China Satellite Network Group, a state-owned corporation set up in 2021, plans to launch 12,992 satellites as part of its GW Constellation. LandSpace, also based in China, aims to launch 10,000 satellites in its Honghu Constellation.

On Aug. 25, the China Aerospace Science and Technology Corp. (CASC) announced that it had launched a Long March 8A rocket carrying the 10th group of satellites for the Guowang broadband megaconstellation.

On June 25, Houston-based Axiom Space announced that it had signed a memorandum of understanding with India’s Skyroot Aerospace to “explore collaboration opportunities to advance space exploration and access to low-Earth orbit.”

Rudnyk said the United States and China will probably continue to dominate the space race, noting that Russia’s war in Ukraine had drained that country’s resources and focus.

“If the Europeans are smart, they can probably maintain parity in a number three slot, but they still really need to step up their game,” Rudnyk said.

In October 2024, the European Commission awarded the contract to develop IRIS2 (Infrastructure for Resilience, Interconnectivity and Security by Satellite), a constellation of 290 LEO satellites, to the SpaceRISE consortium.

Epoch Times Photo
The Esrange Space Center near Kiruna, Sweden, on Aug. 19, 2025. (Malin Haarala/AP)

The ESA has always launched rockets from South America—namely Kourou in French Guiana—because it is close to the equator, but two new options at Esrange, in northern Sweden, and Andoya, off the coast of Norway, have emerged in recent years.

Shpakovsky said another emerging problem is that there is no coordination between the companies or countries launching satellites.

There are no flight traffic controllers in space, and there are millions of pieces of debris.

Shpakovsky said Starlink is doing a lot of maneuvers every month to avoid collisions, and in 2019, the ESA stated that its Aeolus Earth observation satellite had to fire its thrusters to avoid hitting part of the Starlink constellation.
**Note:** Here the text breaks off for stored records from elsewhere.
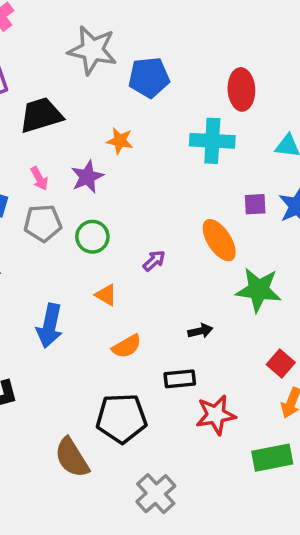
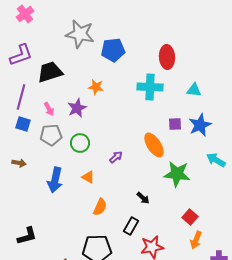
blue arrow: (50, 326) -> (55, 180), moved
black arrow: (200, 331) -> (143, 198), turned 56
orange semicircle: (127, 346) -> (100, 207), turned -36
black rectangle: (180, 379) -> (131, 226), turned -54

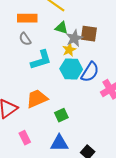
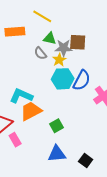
gray star: (74, 38) -> (64, 48), turned 30
gray semicircle: (25, 39) -> (40, 53), moved
cyan L-shape: (41, 60) -> (21, 96), moved, turned -135
pink rectangle: (25, 138) -> (15, 140), moved

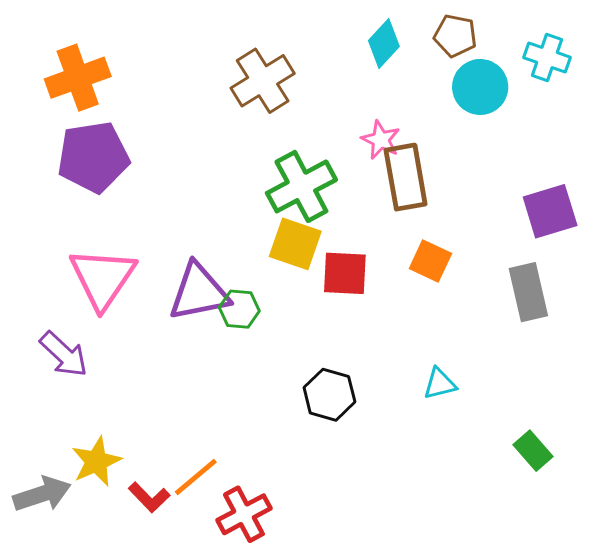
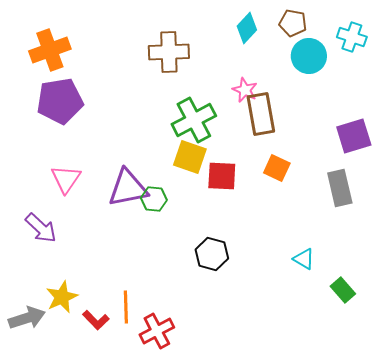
brown cross: (263, 81) -> (169, 52), turned 30
pink triangle: (103, 278) -> (66, 179), size x0.7
cyan triangle: (440, 384) -> (304, 259), moved, turned 45
orange line: (196, 477) -> (126, 307), turned -52

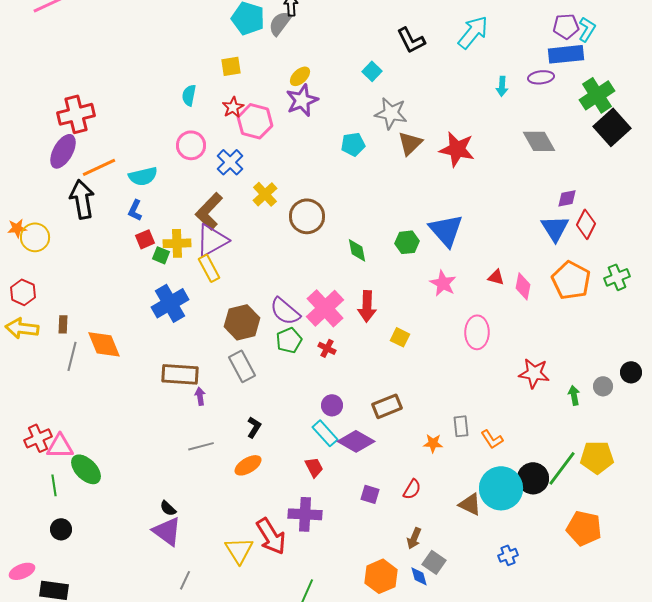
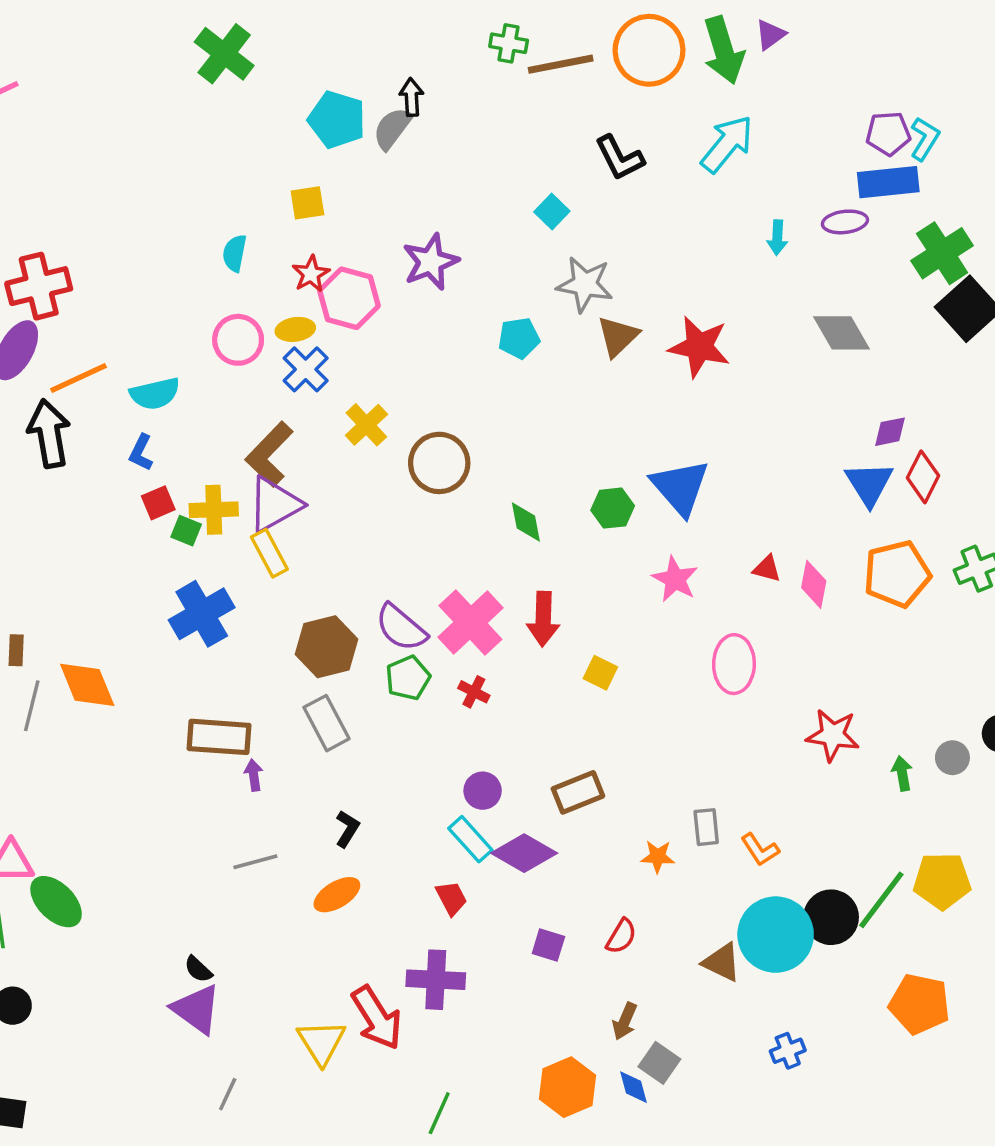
yellow ellipse: (300, 76) -> (295, 329), moved, turned 35
orange pentagon: (571, 280) -> (897, 574), turned 30

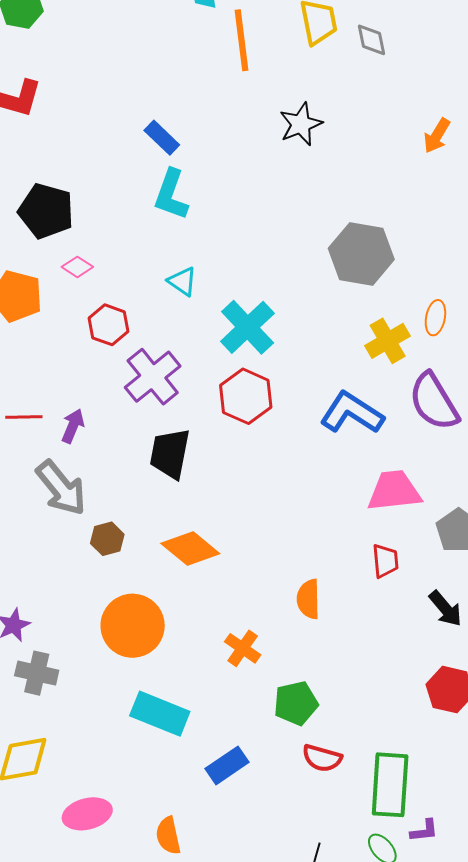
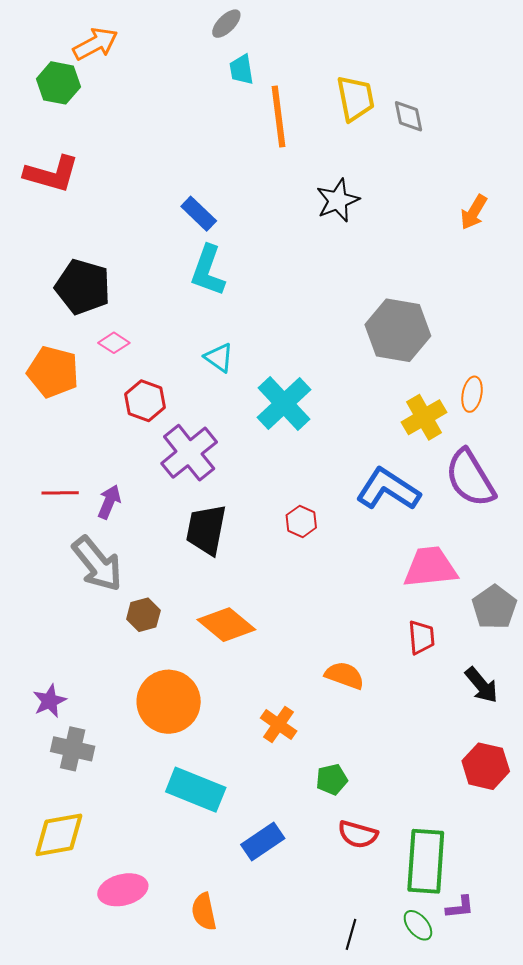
red hexagon: (246, 396) -> (301, 521), moved, size x0.6
orange semicircle: (308, 599) -> (344, 675), turned 111
green pentagon: (296, 703) -> (332, 779), size x0.7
“It’s the issue of the future, because this space debris right now, it’s not a big problem,” Shpakovsky said.

“But the more satellites we have in orbit, the more potential collisions we might have, and if there is a big collision, it can be a disaster.”

Steffen predicts that greater coordination will be needed in the future to address the issue. “There is a lot of debris,” he said. “It’s the small particles that are the problem. I suspect that … at some point that’s going to need to be coordinated more internationally.”